Hacker News new | ask | show | jobs
by hnarn 1027 days ago
> not all engineers can operate with SQL as efficiently as with code

I don’t mean for this to sound insulting but I honestly do not think this is an acceptable take to have as a developer.

Not knowing SQL is like refusing to learn any language that has classes in it, simply because you don’t like it.

I’ve heard stories of huge corporations failing product launches because some code was written to SELECT * from a database and filtering it in-app instead of doing the queries correctly, and what’s so fun with these types of issues is that they usually don’t appear until weeks later when the table has grown to a size where it becomes a problem.

When you’re saying that you’d rather find the data in-app than in-database, you’re putting the work on an inferior party in the transaction simply because you can’t be bothered.

The code will never* find the correct data faster than the database.

* there may be exceptions, but they’re far enough between to still say “never”.

2 comments

Dropping down to SQL to write a really complex query is, in my professional experience, always a poor use of time. It's far simpler to just write the dumb for-loops over your data, if you can access it.

Of course not all engineers can operate with SQL as efficiently as code -- that's the whole point. Otherwise why would we be writing code? Learning SQL intimately doesn't change that fact.

> Dropping down to SQL to write a really complex query is, in my professional experience, always a poor use of time.

We’re not talking about Assembly here, “dropping down” to SQL is something that anyone should be expected to do as soon as you’re grabbing or modifying any data from a database in any scenario where performance or integrity matters. The errors you can see in situations like this are extremely complex and databases literally exist to solve them for us.

Also, if we just completely disregard the performance for a second and focus on data security instead, how do you ensure sensitive data isn’t passed to the wrong party if you don’t care about what queries are being sent?

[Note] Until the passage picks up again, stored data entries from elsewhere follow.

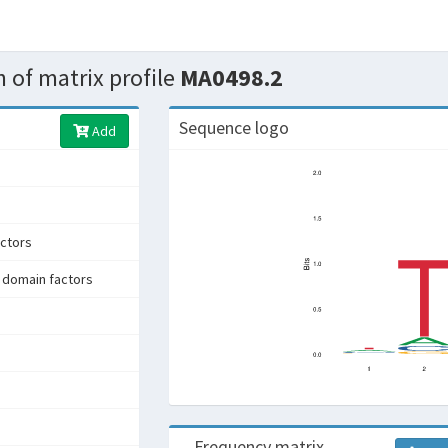
 of matrix profile
MA0498.2
Sequence logo
Add
ctors
 domain factors
Frequency matrix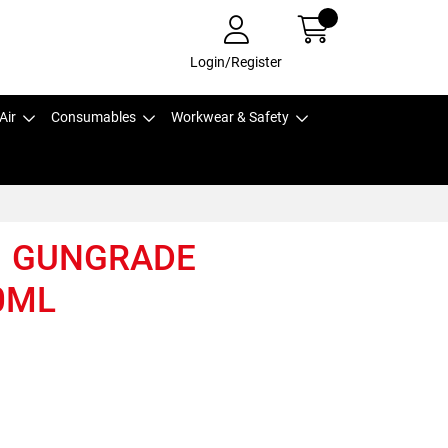
Login/Register
Air
Consumables
Workwear & Safety
1 GUNGRADE
0ML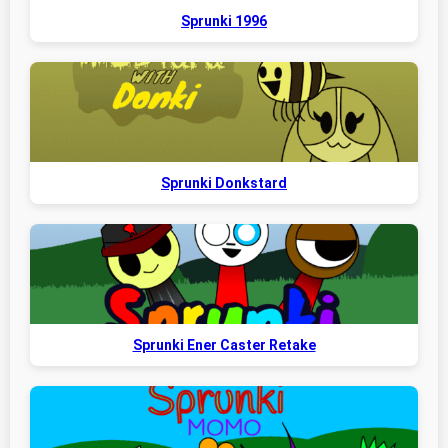
Sprunki 1996
Sprunki Donkstard
Sprunki Ener Caster Retake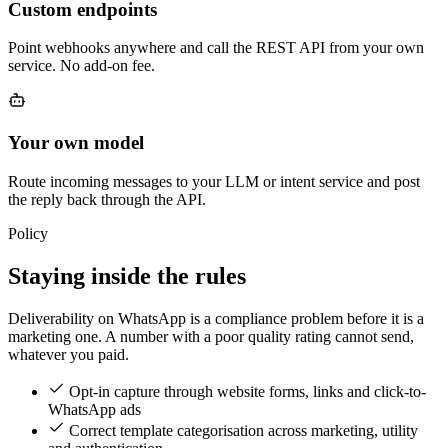
Custom endpoints
Point webhooks anywhere and call the REST API from your own
service. No add-on fee.
Your own model
Route incoming messages to your LLM or intent service and post
the reply back through the API.
Policy
Staying inside the rules
Deliverability on WhatsApp is a compliance problem before it is a
marketing one. A number with a poor quality rating cannot send,
whatever you paid.
Opt-in capture through website forms, links and click-to-
WhatsApp ads
Correct template categorisation across marketing, utility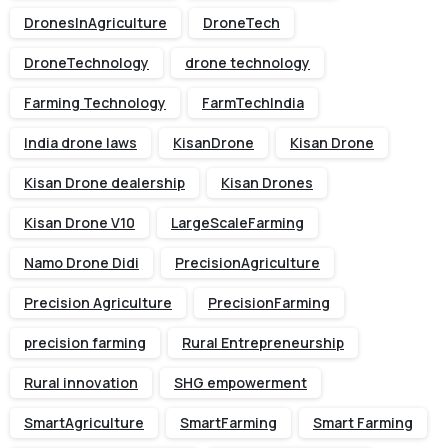
DronesInAgriculture
DroneTech
DroneTechnology
drone technology
Farming Technology
FarmTechIndia
India drone laws
KisanDrone
Kisan Drone
Kisan Drone dealership
Kisan Drones
Kisan Drone V10
LargeScaleFarming
Namo Drone Didi
PrecisionAgriculture
Precision Agriculture
PrecisionFarming
precision farming
Rural Entrepreneurship
Rural innovation
SHG empowerment
SmartAgriculture
SmartFarming
Smart Farming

I mean, it doesn’t matter if it’s not “in the end” displayed to an end user in the application you’re writing, or if its not stored in the intermediary node where your code is running, that data is now unnecessarily on the wire in a situation where it never should have been in the first place. If you end up mixing one customers data with another’s and sending all of it in such a way that it could even theoretically be accessed by a third party, that’s a lawsuit waiting to happen regardless of whether it was “displayed” or “forwarded” or not.

Imagine if you sniffed the packets going to some logistics app you use on your phone and you saw meta-data for all packages in your zip code in the response, or if some widget showing you your carbon footprint actually was based on a response containing the carbon footprint of every customer in the database. Even if it’s just [user_id,co2] it’s still completely unacceptable.

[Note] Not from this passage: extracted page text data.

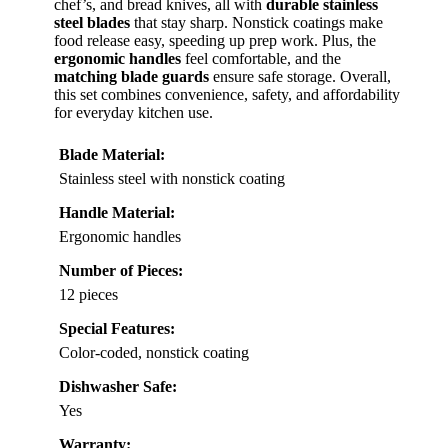
chef’s, and bread knives, all with
durable stainless
steel blades
that stay sharp. Nonstick coatings make
food release easy, speeding up prep work. Plus, the
ergonomic handles
feel comfortable, and the
matching blade guards
ensure safe storage. Overall,
this set combines convenience, safety, and affordability
for everyday kitchen use.
Blade Material:
Stainless steel with nonstick coating
Handle Material:
Ergonomic handles
Number of Pieces:
12 pieces
Special Features:
Color-coded, nonstick coating
Dishwasher Safe:
Yes
Warranty: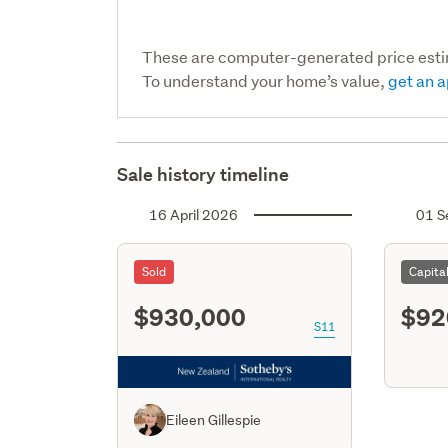
These are computer-generated price est
To understand your home’s value,
get an a
Sale history timeline
16 April 2026
01 S
Sold
Capita
$930,000
$92
S11
Eileen Gillespie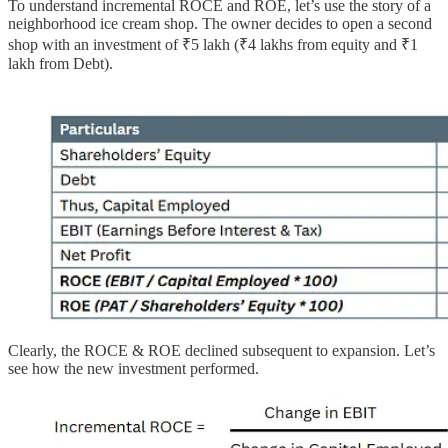
To understand incremental ROCE and ROE, let’s use the story of a
neighborhood ice cream shop. The owner decides to open a second
shop with an investment of ₹5 lakh (₹4 lakhs from equity and ₹1
lakh from Debt).
Clearly, the ROCE & ROE declined subsequent to expansion. Let’s
see how the new investment performed.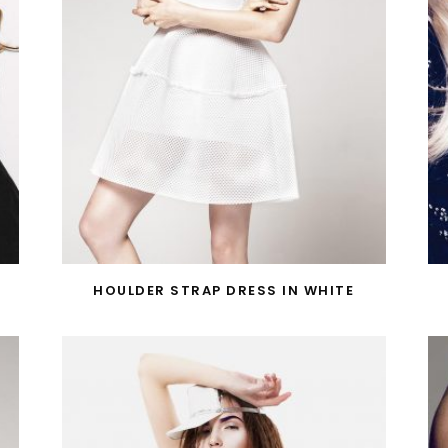
HOULDER STRAP DRESS IN WHITE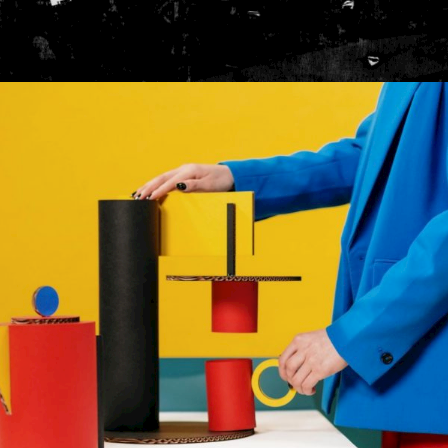
INTERIOR
Gallery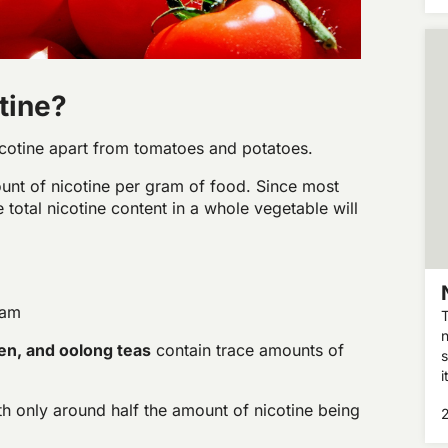
h
tine?
cotine apart from tomatoes and potatoes.
unt of nicotine per gram of food. Since most
total nicotine content in a whole vegetable will
ram
T
n
en, and oolong teas
contain trace amounts of
s
i
a
h only around half the amount of nicotine being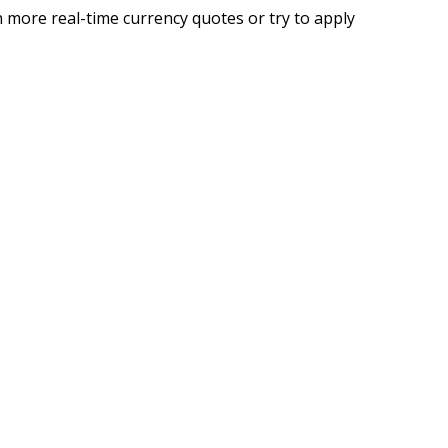
 more real-time currency quotes or try to apply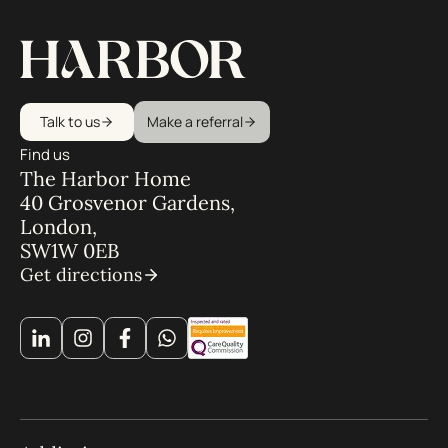
Talk to us
Make a referral
Find us
The Harbor Home
40 Grosvenor Gardens,
London,
SW1W 0EB
Get directions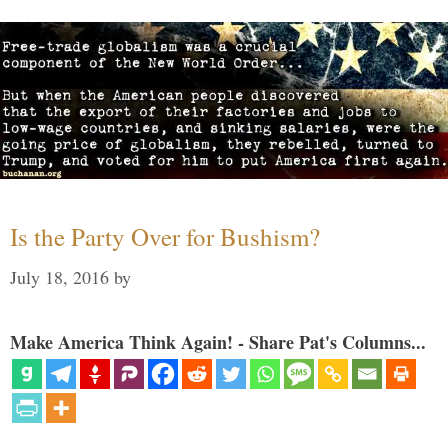
Is the Party Over for Bushism?
July 18, 2016
by
Make America Think Again! - Share Pat's Columns...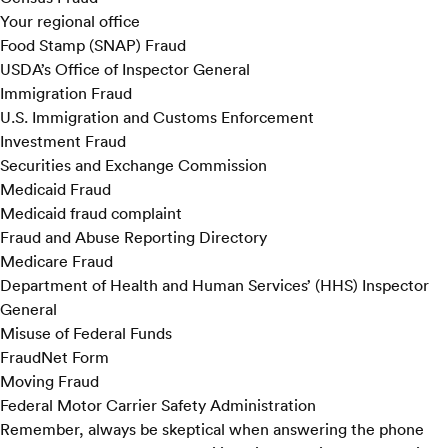
Your regional office
Food Stamp (SNAP) Fraud
USDA’s Office of Inspector General
Immigration Fraud
U.S. Immigration and Customs Enforcement
Investment Fraud
Securities and Exchange Commission
Medicaid Fraud
Medicaid fraud complaint
Fraud and Abuse Reporting Directory
Medicare Fraud
Department of Health and Human Services’ (HHS) Inspector
General
Misuse of Federal Funds
FraudNet Form
Moving Fraud
Federal Motor Carrier Safety Administration
Remember, always be skeptical when answering the phone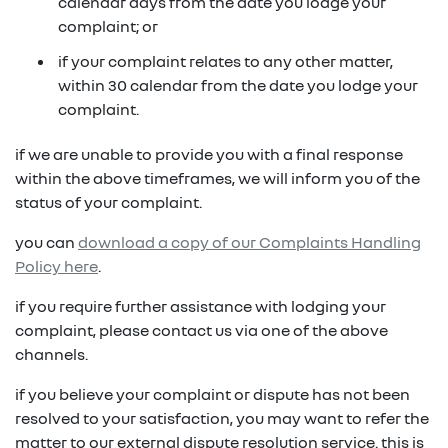
in on a new vehicle- you may make an offer to
calendar days from the date you lodge your
purchase the vehicle from us for the residual
complaint; or
fixed repayments with choice of term and
payout amount
(1)
vehicle
if your complaint relates to any other matter,
within 30 calendar from the date you lodge your
possible tax benefits even though the vehicle
(1) Subject to Renault Financial Services lending criteria
complaint.
(2)
may be predominately for private use
(2) Information provided is of a general nature only, it
if we are unable to provide you with a final response
does not constitute, nor should be considered to
(1) Subject to Renault Financial Services lending criteria
within the above timeframes, we will inform you of the
constitute, legal tax or financial advice. Prior to making
(2) Information provided is of a general nature only, it
status of your complaint.
a decision about any products or services as described,
does not constitute, nor should be considered to
please consult with your own independent legal tax or
you can
download a copy of our Complaints Handling
constitute, legal tax or financial advice. Prior to making
financial advisor who can provide you with specific
Policy here
.
a decision about any products or services as described,
advice pertaining to your personal circumstances.
please consult with your own independent legal tax or
if you require further assistance with lodging your
financial advisor who can provide you with specific
complaint, please contact us via one of the above
advice pertaining to your personal circumstances.
channels.
if you believe your complaint or dispute has not been
resolved to your satisfaction, you may want to refer the
matter to our external dispute resolution service. this is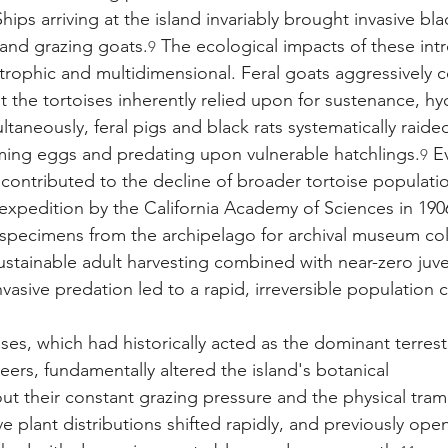
ips arriving at the island invariably brought invasive black
 and grazing goats.
 The ecological impacts of these in
9
rophic and multidimensional. Feral goats aggressively 
t the tortoises inherently relied upon for sustenance, hy
ltaneously, feral pigs and black rats systematically raided
ming eggs and predating upon vulnerable hatchlings.
 E
9
 contributed to the decline of broader tortoise populatio
 expedition by the California Academy of Sciences in 19
specimens from the archipelago for archival museum col
ustainable adult harvesting combined with near-zero juve
vasive predation led to a rapid, irreversible population 
ises, which had historically acted as the dominant terrest
ers, fundamentally altered the island's botanical 
ut their constant grazing pressure and the physical tramp
e plant distributions shifted rapidly, and previously open,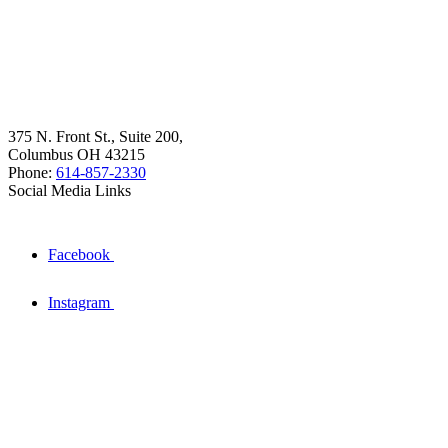
375 N. Front St., Suite 200,
Columbus OH 43215
Phone:
614-857-2330
Social Media Links
Facebook
Instagram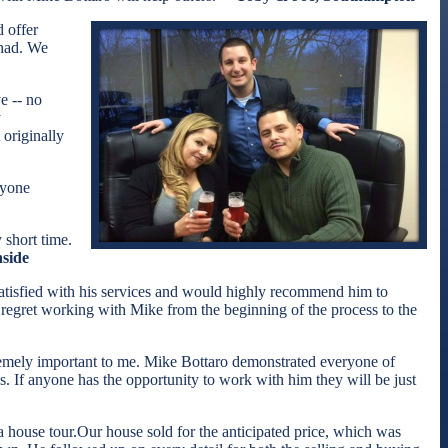
 offer
 had. We
e -- no
y
originally
nyone
 short time.
nside
atisfied with his services and would highly recommend him to
y regret working with Mike from the beginning of the process to the
xtremely important to me. Mike Bottaro demonstrated everyone of
s. If anyone has the opportunity to work with him they will be just
 house tour.Our house sold for the anticipated price, which was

Never mind scenarios where you’re modifying, adding or deleting data, those are even worse and no explanation should be necessary for why.

Obviously it greatly depends on what you're doing. If you're using a relational database as a glorified key-value store for offline or batch processing of a few hundred megabytes of data, sure. Hell, just serialize and unserialize a JSON document on every run if it's small and infrequent enough ¯\_(ツ)_/¯

If you've got a successful data hungry web service with a reasonably normalized schema and moderately complex access patterns though, you're not going to be looping over the whole thing on every page load.

SQL is definitely worth learning. Recently found that processing a 350kb json is equally fast by sending it to Postgres for processing, compared to using some dedicated Java libraries: https://ako.github.io/blog/2023/08/25/json-transformations.h...

This opens some interesting options if you want to join the result with data from your database.

Way way way slower though. I just added something to our app that took 600ms for the naive ‘search and loop’ version (and kept getting slower the more items you needed, completely unscaleable) vs the 30ms for the ‘real SQL query’ version. Guess which version got actually committed.
Did your for loop solution include concurrent access by multiple clients? I highly doubt "engineers can not operate with SQL as efficiently as code" can implement anything even remotely as robust as what SQL DBMS offer even for basic use cases. Are you mutating data? What will happen if the system crashes in the middle of the mutation? How are you handling concurrent writes and reads?
It's unclear whether you mean that it's simpler to make a query and iterate over the rows to massage the result in your application or to make a query and then iterate over the returned rows to make more single-row queries. (Or perhaps some secret third thing I'm not considering.)

I'll admit I'm a little curious about what exactly you mean here.

SQL is code.
There’s a difference between writing olap and oltp sql queries. Hell, in the industry we even have a dedicated role for people who, among other things, write olap queries: data analysts. I’m assuming here that we are talking about writing complex analytical queries.